Department of Dermatology, Medical University of Vienna, Vienna, Austria.
Department of Dermatology, Icahn School of Medicine at Mount Sinai, New York, New York.
Ann Allergy Asthma Immunol. 2019 May;122(5):449-455. doi: 10.1016/j.anai.2018.11.015. Epub 2018 Nov 20.
To summarize studies investigating ethnical and racial differences in atopic dermatitis (AD) epidemiology, clinical features, and skin and blood phenotypes.
PubMed literature review (years 2000-2018).
Articles discussing primarily human disease.
Higher overall rates of AD were found in Africa and Oceania as opposed to India and Northern and Eastern Europe. In the United States, AD prevalence was found to be higher in African American (19.3%) compared with European American (16.1%) children. Although several studies have consistently found FLG loss-of-function mutations in up to 50% of European and 27% of Asian patients with AD, FLG mutations were 6 times less common in African American than in European American patients, even in patients with severe AD. Thus, FLG mutations seem to play less a pathogenic role in patients of African origin than in individuals of European or Asian ancestry. The immune phenotype of all ethnic groups was characterized by strong T2 activation, but important differences in immune polarization exist among the different ethnicities. Asian patients with AD had stronger T17/T22 activation than African American and European American patients with AD, whereas African American patients had the highest serum IgE levels among all groups, while largely lacking T1 and T17 activation.

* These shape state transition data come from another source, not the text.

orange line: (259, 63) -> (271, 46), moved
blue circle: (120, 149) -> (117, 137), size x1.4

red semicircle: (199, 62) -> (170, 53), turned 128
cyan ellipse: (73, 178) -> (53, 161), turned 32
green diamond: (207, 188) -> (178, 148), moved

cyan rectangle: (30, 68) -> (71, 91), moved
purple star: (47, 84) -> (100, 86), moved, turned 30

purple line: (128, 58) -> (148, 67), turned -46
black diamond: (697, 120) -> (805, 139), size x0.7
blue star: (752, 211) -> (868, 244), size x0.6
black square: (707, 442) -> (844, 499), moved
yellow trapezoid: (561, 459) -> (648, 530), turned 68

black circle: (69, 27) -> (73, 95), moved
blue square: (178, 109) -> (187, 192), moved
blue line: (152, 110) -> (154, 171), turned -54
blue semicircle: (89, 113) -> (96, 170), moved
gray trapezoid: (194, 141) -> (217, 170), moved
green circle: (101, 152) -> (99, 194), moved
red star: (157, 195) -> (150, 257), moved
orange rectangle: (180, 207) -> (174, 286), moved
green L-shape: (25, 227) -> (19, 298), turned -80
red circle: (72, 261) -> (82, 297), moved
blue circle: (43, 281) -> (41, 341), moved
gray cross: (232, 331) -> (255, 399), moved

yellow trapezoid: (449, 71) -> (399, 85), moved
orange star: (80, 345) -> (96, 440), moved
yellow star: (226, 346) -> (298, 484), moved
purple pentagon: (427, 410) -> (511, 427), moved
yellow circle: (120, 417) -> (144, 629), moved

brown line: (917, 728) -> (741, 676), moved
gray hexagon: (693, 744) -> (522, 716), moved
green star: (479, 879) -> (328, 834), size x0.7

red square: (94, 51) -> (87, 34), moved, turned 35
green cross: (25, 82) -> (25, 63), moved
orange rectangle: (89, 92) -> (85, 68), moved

AD is a heterogeneous disease that has differences among various ethnic and racial groups, which might be important for the development of future, targeted treatments and for personalized medicine approaches.
总结人种和种族差异在特应性皮炎(AD)流行病学、临床特征、皮肤和血液表型中的研究。
PubMed 文献回顾(2000 年至 2018 年)。
主要讨论人类疾病的文章。
非洲和大洋洲的 AD 总体发病率高于印度和北欧和东欧。在美国,非洲裔美国人(19.3%)的 AD 患病率高于欧洲裔美国人(16.1%)。尽管几项研究一致发现,FLG 失功能突变在多达 50%的欧洲和 27%的亚洲 AD 患者中,但 FLG 突变在非洲裔美国人中比在欧洲裔美国人中少见 6 倍,即使在严重 AD 患者中也是如此。因此,FLG 突变在非洲裔患者中的致病作用似乎不如在欧洲或亚洲血统的个体中那么重要。所有种族的免疫表型均以强烈的 T2 激活为特征,但不同种族之间存在免疫极化的重要差异。与 AD 非洲裔和欧洲裔美国人患者相比,AD 亚洲患者具有更强的 T17/T22 激活,而非洲裔美国人患者在所有组中具有最高的血清 IgE 水平,而很大程度上缺乏 T1 和 T17 激活。
AD 是一种异质性疾病,在不同种族和种族群体中存在差异,这对于未来有针对性的治疗方法和个体化医学方法的发展可能很重要。